Parfois, je rêve d’une vie banale, d’une vie encore plus
banale que celle que je mène. Ce serait une vie assez semblable mais libérée
des références et des relations, une vie où je ne serais que moi sans Thomas,
Julien, François, Félix, Elisabeth, Clotilde, John et n°6. Je vivrais en amitié
avec mon corps et je serais même sociable. Je ferais des choses dépourvues de
la moindre connotation à mes propres yeux. Il y aurait des circonstances
communes, parfois un amant, ou un ami, et moi. Je travaillerais à temps très
partiel, des mandats, l’un de ces trucs débiles qui ne servent à pas
grand-chose. Ce serait un peu physique mais pas trop, suffisamment pour m’obliger
à apparaître en t-shirt voire même sans t-shirt. Je passerais les trois-quarts
de la journée seul, sans avoir besoin de tenir la conversation. Je ne voudrais
conserver de ma vie actuelle que ma sensibilité au monde et la richesse de mon
ressenti. Parfois, j’irais visiter un musée, découvrirais une toile, d’un
regard neuf, innocent. J’aurais peut-être une relation, à distance,
intermittente. Un homme marié ou un jeune sportif professionnel. Je conduirais
une voiture italienne bonne pour la casse, une vieille chose, et mon plaisir de
vacances consisterait à rouler un peu trop vite, dans un cabriolet de louage,
sur une route surplombant la mer, mon intermittent du cœur à côté de moi. Je
ferais cela sans même connaître le nom de Françoise Sagan.
Parfois,
je mène cette vie, lorsque je sors de la salle de sport, 20h, la nuit, la
fraîcheur de l’air, le reflet d’une station à essence saturée de couleurs et de
lumière électrique, ce reflet vulgaire dans les fenêtres d’une lourde maison,
un petit locatif, de l’autre côté de la route. Les salles de bain disposent d’une
lucarne d’un ovale gracile. Il n’y a personne, pas un passant, juste la
circulation clairsemée et anonyme.
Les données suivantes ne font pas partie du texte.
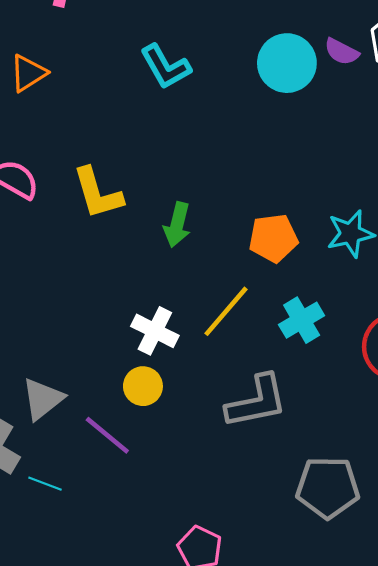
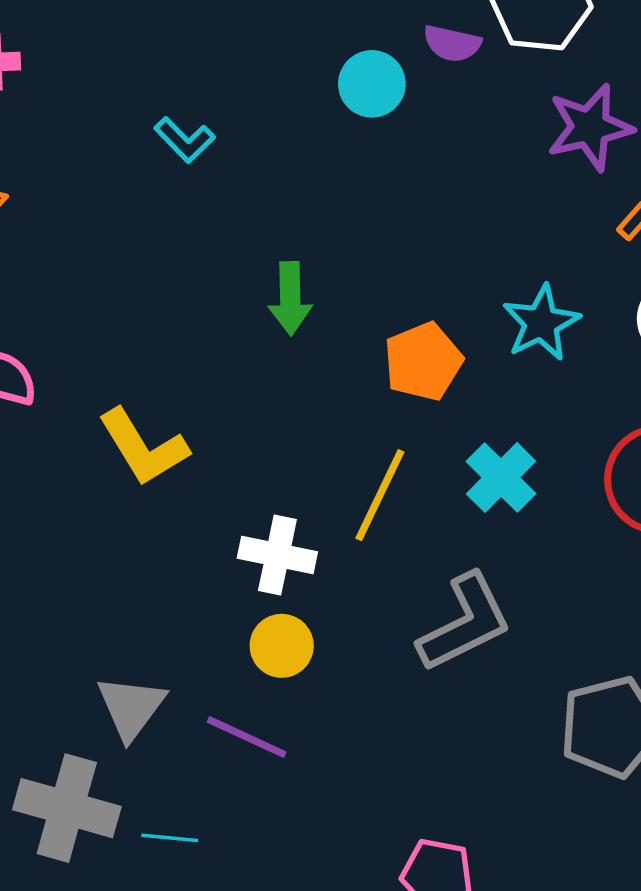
cyan circle: (287, 63) -> (372, 84), size x0.7
cyan L-shape: (165, 67) -> (185, 140), size x0.7
yellow L-shape: (98, 193) -> (143, 447), moved
green arrow: (177, 225) -> (290, 298), moved

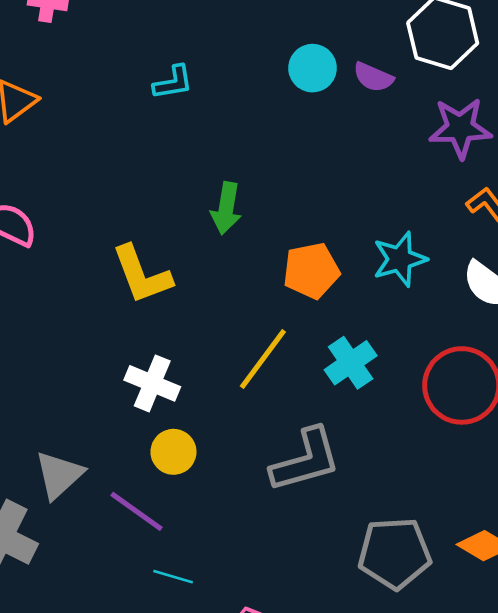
purple semicircle: (452, 43) -> (373, 77), moved
cyan L-shape: (185, 140) -> (173, 82), turned -66
yellow L-shape: (143, 447) -> (142, 275), moved
white cross: (277, 555) -> (152, 383), moved
cyan line: (170, 838) -> (173, 577), moved

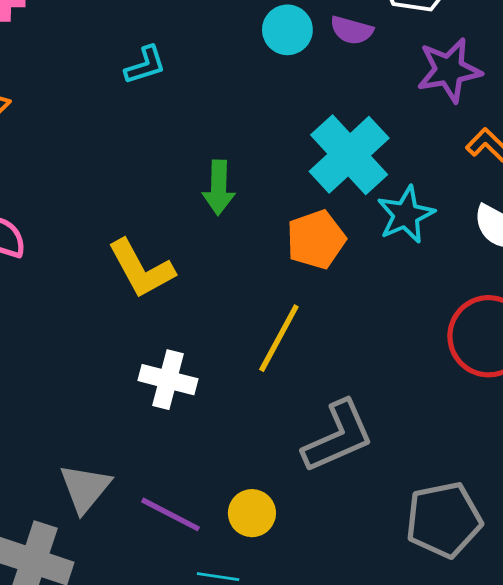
cyan cross: (351, 363) -> (349, 155), moved, size x1.5
yellow circle: (173, 452) -> (252, 513), moved

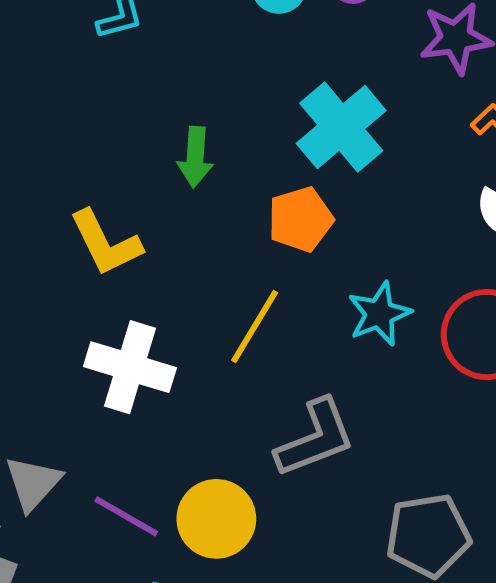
cyan star: (406, 215) -> (379, 314), moved
white cross: (168, 380) -> (130, 367), size x1.4
yellow circle: (252, 513) -> (216, 519), size x1.5

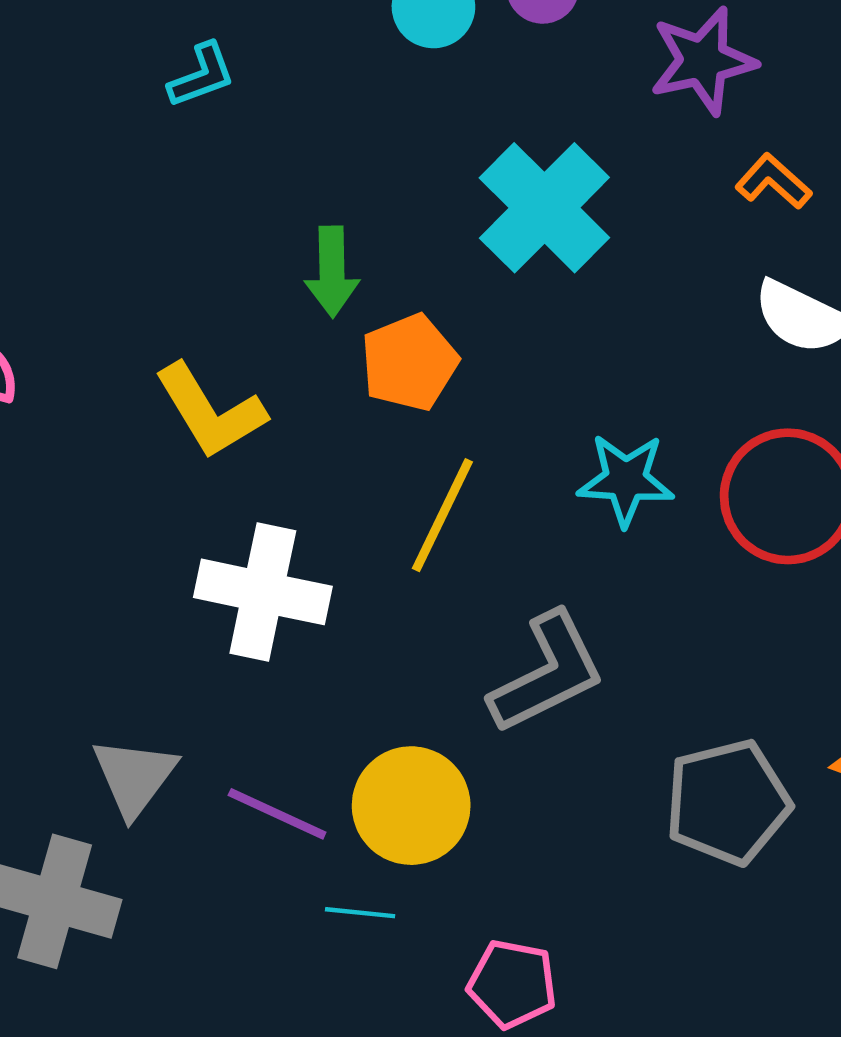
orange pentagon: (300, 219) -> (409, 362), moved
cyan star: (379, 314) -> (626, 480), turned 30

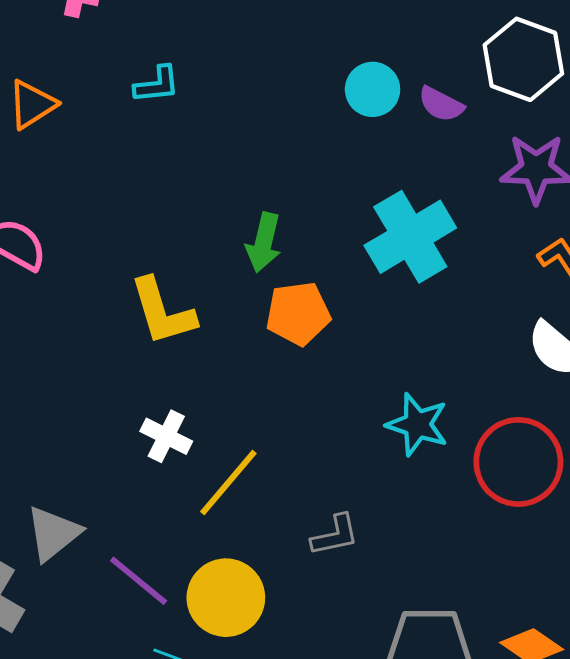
cyan L-shape: (202, 75) -> (157, 85), moved
yellow line: (442, 515) -> (228, 483), moved
white cross: (263, 592) -> (166, 436), size x0.6
gray L-shape: (547, 673) -> (335, 535), size x0.6

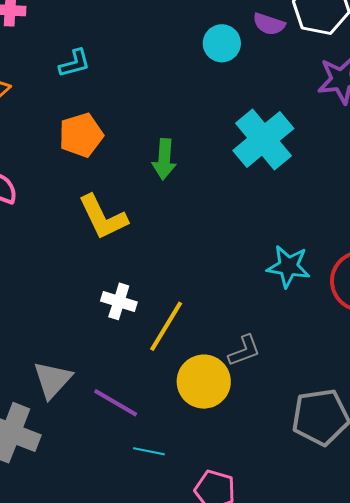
purple semicircle: (441, 104) -> (269, 24), moved
orange pentagon: (298, 313) -> (81, 135), moved
yellow circle: (226, 598) -> (204, 382), moved

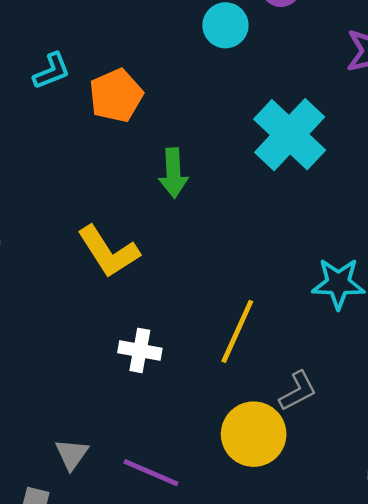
orange pentagon: (81, 135) -> (116, 96), moved
yellow line: (166, 326) -> (237, 331), moved
gray triangle: (52, 380) -> (72, 454), size x0.7

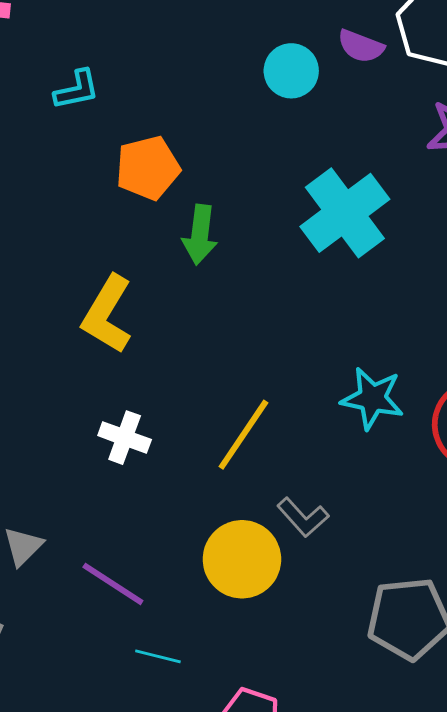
orange pentagon: (116, 96) -> (148, 168), moved
yellow L-shape: (108, 252) -> (107, 314), turned 54
gray L-shape: (298, 391) -> (303, 517), turned 66

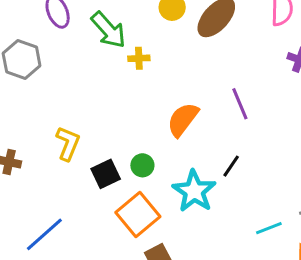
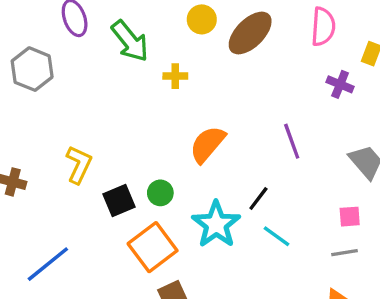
yellow cross: (139, 58) -> (175, 76), moved
purple line: (240, 104) -> (292, 141), moved
cyan line: (269, 228) -> (277, 236), moved, turned 55

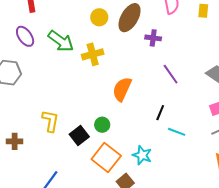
yellow cross: (175, 76) -> (93, 54), size x1.5
purple cross: (340, 84) -> (153, 38), moved
cyan star: (216, 224) -> (142, 155), moved, size x0.7

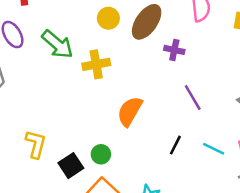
cyan line: (177, 132) -> (214, 149), moved

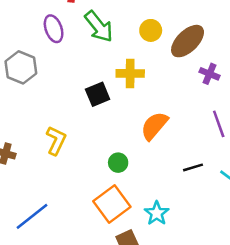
green arrow: (57, 44) -> (99, 27), moved
black line: (175, 145) -> (193, 167), turned 36
black square: (71, 166) -> (98, 94), moved

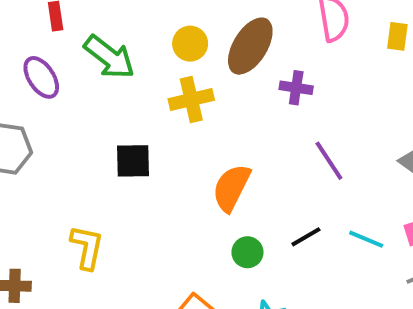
yellow cross: (130, 73) -> (191, 99), moved
black square: (98, 94) -> (133, 161), turned 35
green circle: (118, 163) -> (247, 252), moved

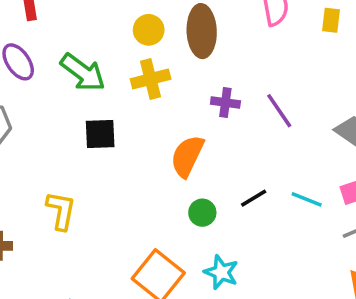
brown ellipse: (250, 46) -> (202, 31), turned -33
green arrow: (109, 57) -> (83, 72), moved
purple cross: (296, 88) -> (225, 102), moved
purple line: (329, 161) -> (279, 111), moved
Je rentre en passant par les quais, observer
le clignotement de la côte française, respirer l’haleine du lac, essayer de me
persuader que je suis l’autre, celui qui n’a pas d’histoire, qui mène une vie
banale, qui va faire des trucs lambda sans rien savoir de l’inquiétude diffuse
que l’on ressent à la vue de « Musique dans la Karl Johann Strasse ».